The Jordan normal form is block diagonal, hence so is every power of it, and a block diagonal matrix is equal to the identity iff every block is equal to the identity. So you can work one block at a time.
However, this is vastly overkill. Jordan normal form is a difficult theorem and a much simpler argument suffices here. People really overrely on Jordan normal form when it's not necessary.
Theorem: Let $T : V \to V$ be a linear map on a vector space over a field $K$ satisfying $f(T) = 0$ where $f(t) \in K[t]$ is a polynomial which splits completely and is separable over $K$. Then $T$ is diagonalizable; more precisely, $V$ is a finite direct sum $\bigoplus_{\lambda} V_{\lambda}$ where $\lambda$ ranges over all roots $f(\lambda) = 0$ of $f$ and $V_{\lambda} = \ker(T - \lambda)$ is the $\lambda$-eigenspace of $T$.

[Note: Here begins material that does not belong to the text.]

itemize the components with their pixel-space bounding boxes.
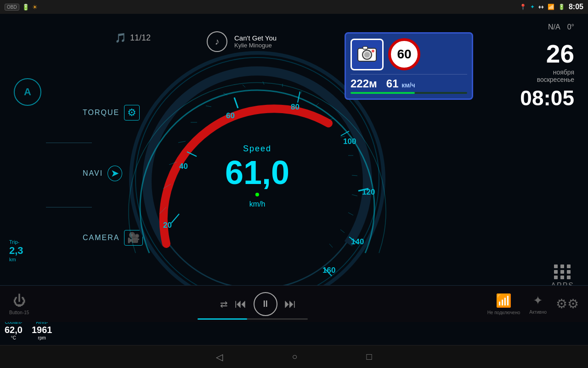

Note that we don't need to assume $K$ is algebraically closed or that $V$ is finite-dimensional, which actually makes this theorem not a special case of the JNF argument in two different ways. For example it continues to apply to representations of finite groups $G$ on infinite-dimensional vector spaces over fields $K$ such that all $|G|$-th roots of unity exist. To apply the conclusion here we take $K = \mathbb{C}$ and $f(t) = t^k - 1$. More generally:
Corollary: Let $T : V \to V$ be a linear map on a finite-dimensional vector space over a field $K$ whose characteristic polynomial or minimal polynomial splits completely and is separable over $K$. Then $T$ is diagonalizable.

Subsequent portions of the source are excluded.